Save detailed execution traces with --save-trace for debugging and comparison:

# Compare both agents on the same query
python -m powder --date 2025-03-29 --save-trace --pipeline "Worth skiing today?"
python -m powder --date 2025-03-29 --save-trace "Worth skiing today?"

Example traces: Pipeline | ReAct

Trace Contents Pipeline ReAct
meta query, agent, date, location, model, timestamp same
result.parsed Structured filters from ParseSkiQuery -
result.candidates 7 mountains with conditions + drive times -
result.day_assessment Day quality, best available, context -
result.scores 7 scored mountains with pros/cons -
result.recommendation - Final text output
lm_history 10 LLM calls (Parse + Assess + 7×Score + Generate) 4 LLM calls showing Thought→Action→Observation loop

The ReAct trace shows the agent's reasoning process (skip day detection):

Call 1: "The user is asking if it's worth skiing today... Let me start by searching for nearby mountains"
Call 2: "Nashoba Valley has essentially no snow (0 inches)... Let me check Wachusett Mountain"
Call 3: "Wachusett Mountain also has no snow... Both mountains have essentially no base"
Final:  "Not Recommended for Today - insufficient snow coverage"

Setup

make          # Create venv and install dependencies
make seed-db  # Populate the mountain database
make test     # Run tests (fast, no API calls)

Requires uv for package management.

Adding More Mountains and Historic Weather Coverage

Use the seed script to add mountains from the predefined list via Claude slash comand add_mountain.md. Update the hardcoded list in the script if you want to expand to other regions, etc.
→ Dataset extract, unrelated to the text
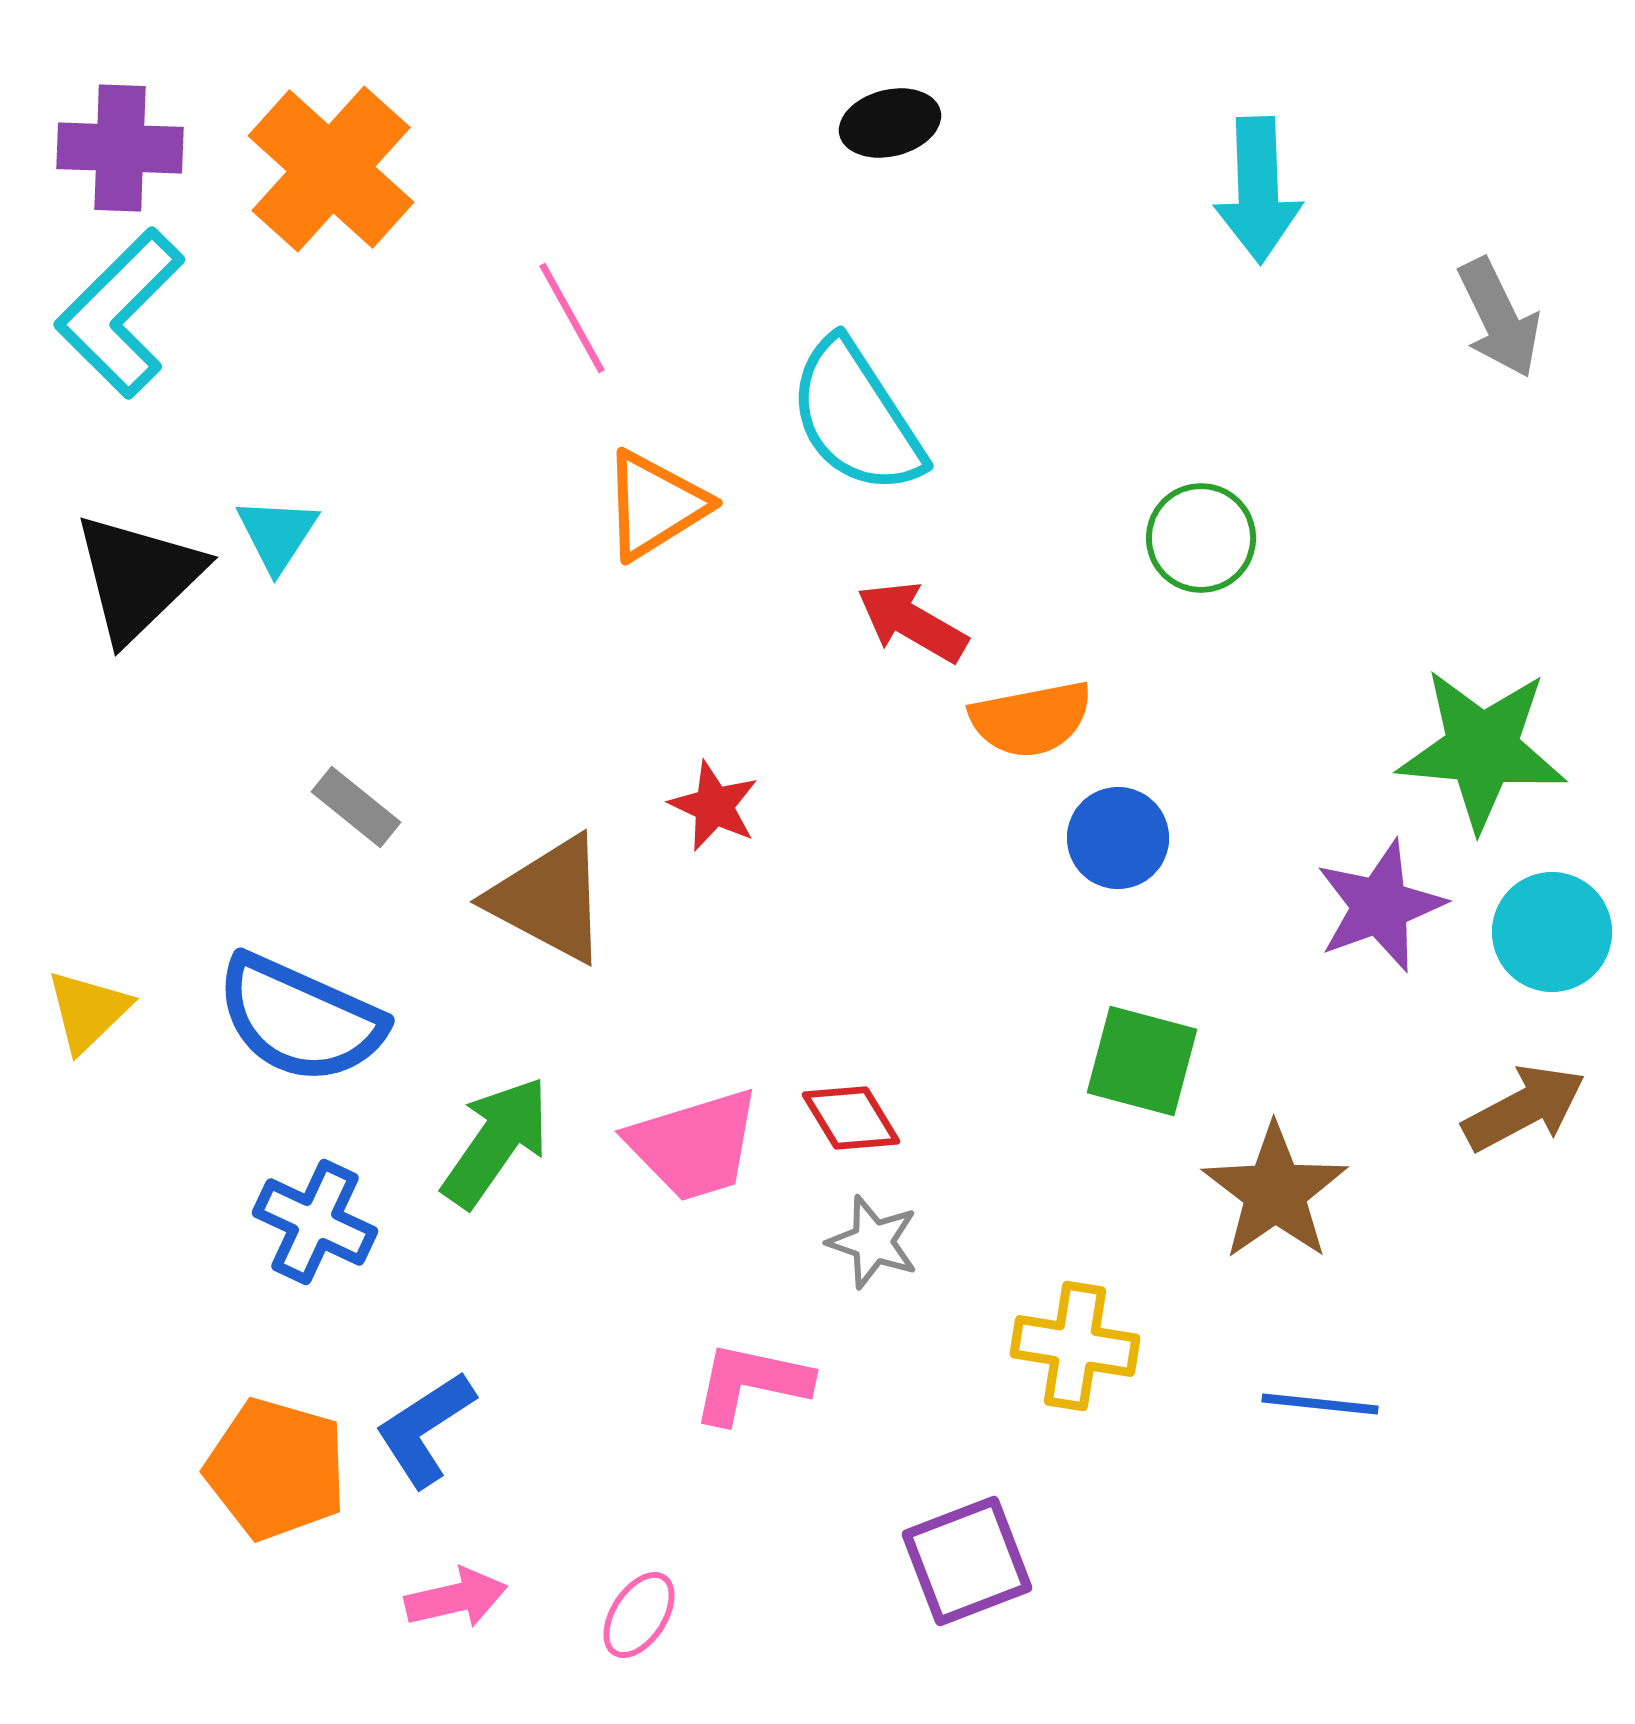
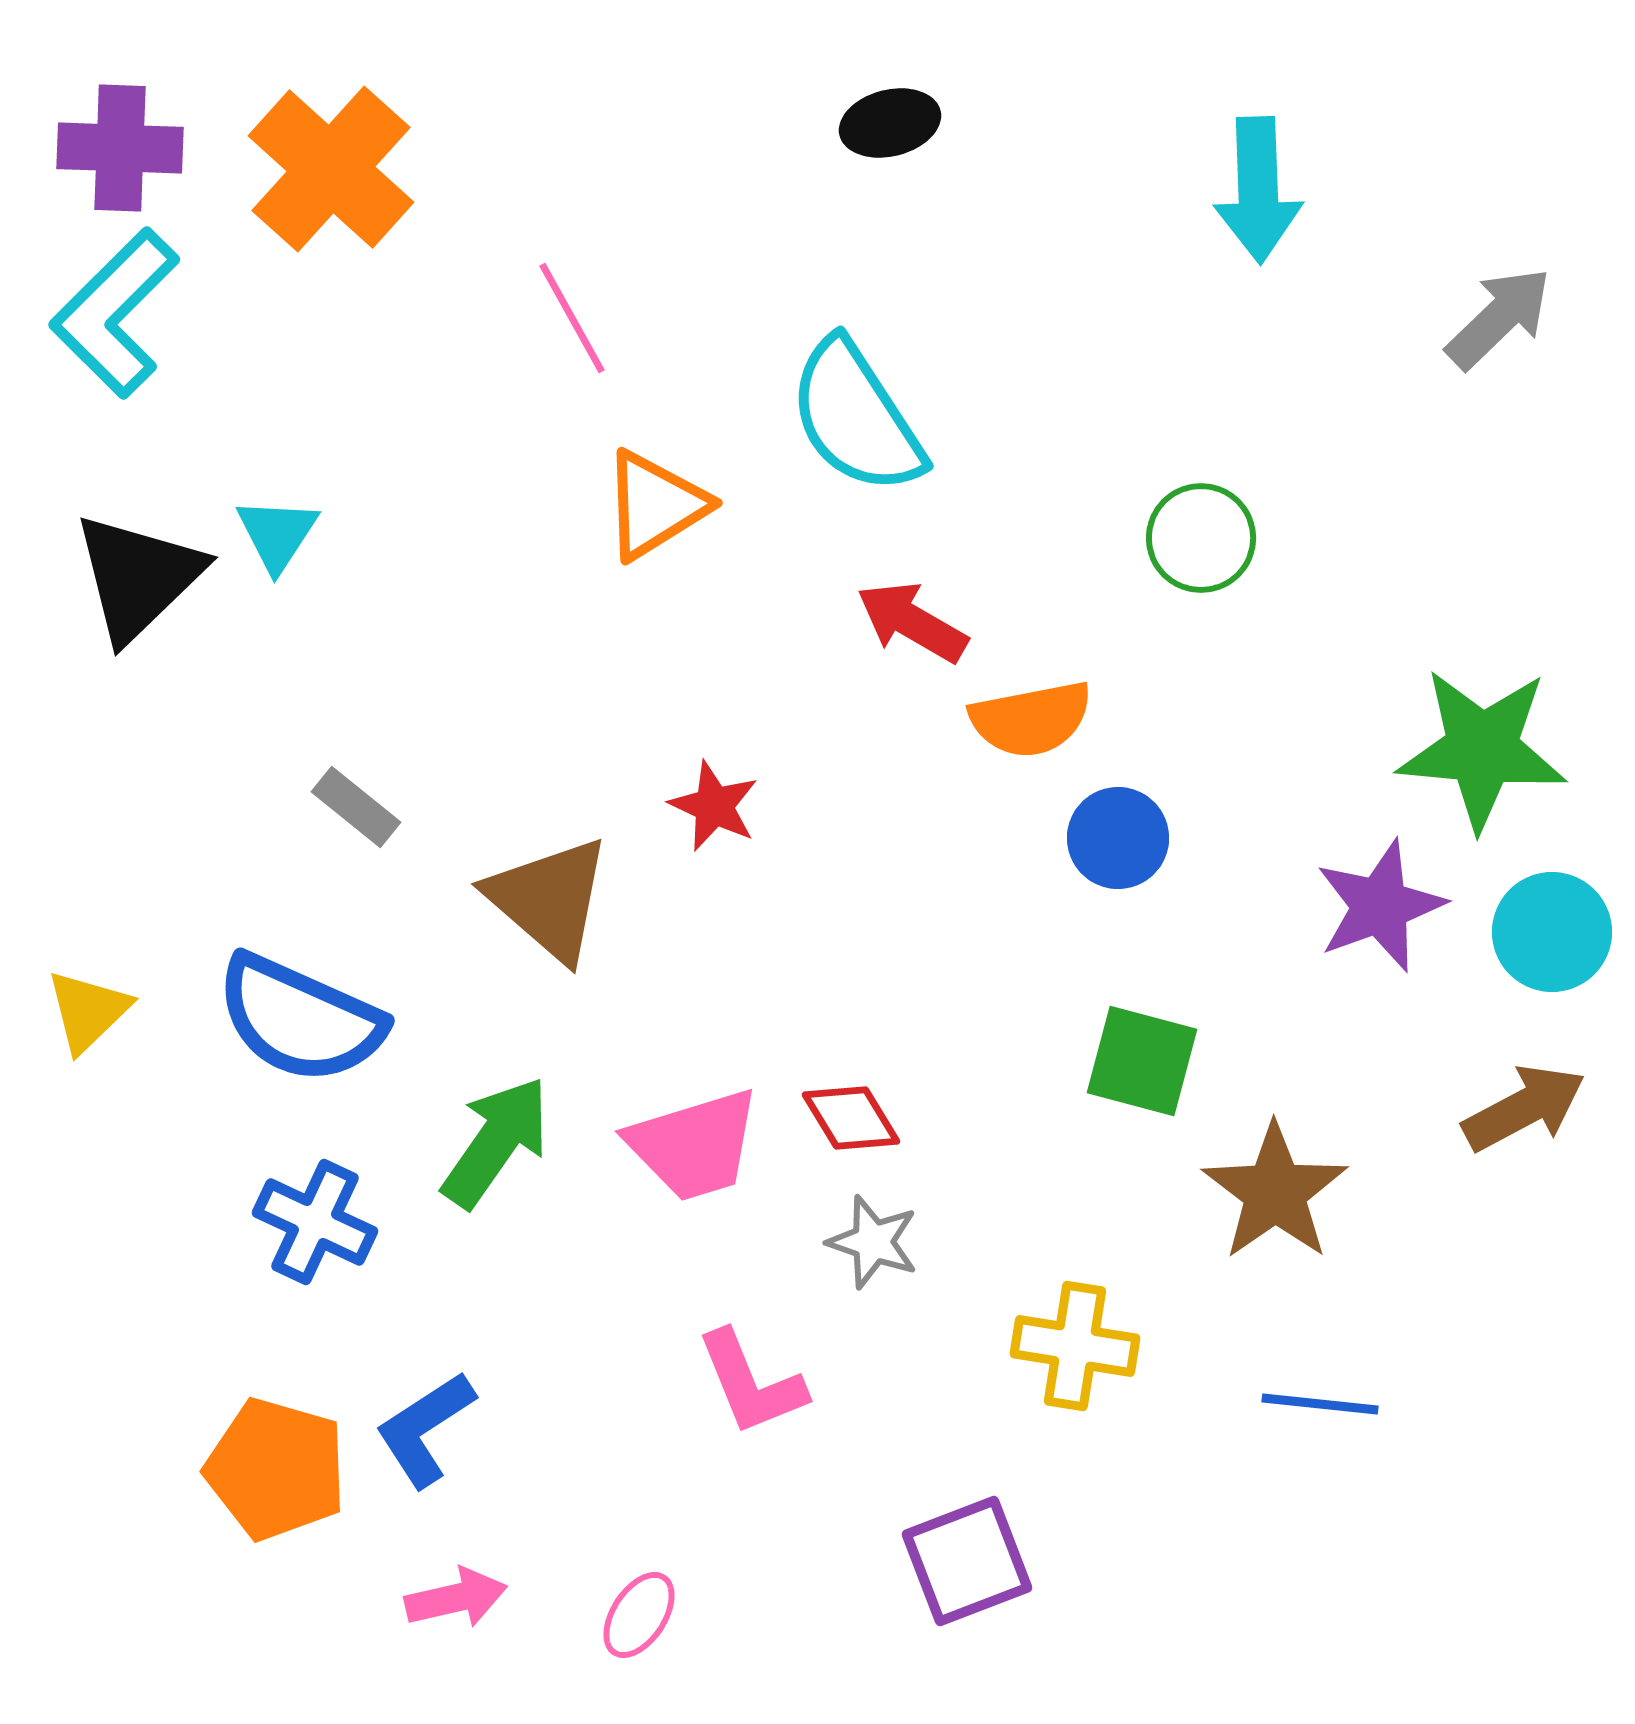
cyan L-shape: moved 5 px left
gray arrow: rotated 108 degrees counterclockwise
brown triangle: rotated 13 degrees clockwise
pink L-shape: rotated 124 degrees counterclockwise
# List mountains not yet in the database
python scripts/seed_missing_mountains.py

# Add N mountains using Claude to research and populate data
python scripts/seed_missing_mountains.py --run --num 10

# After adding mountains, re-fetch historic weather data
make fetch-historic

Add API keys to .env:

ANTHROPIC_API_KEY=your_key_here
OPEN_ROUTE_SERVICE_API_KEY=your_key_here  # Get free key at https://openrouteservice.org

Usage

# Run with a query (uses ReAct agent by default)
python -m powder "Where should I ski tomorrow? I have an Ikon pass."

# Use Pipeline instead of ReAct
python -m powder --pipeline "Best powder within 3 hours?"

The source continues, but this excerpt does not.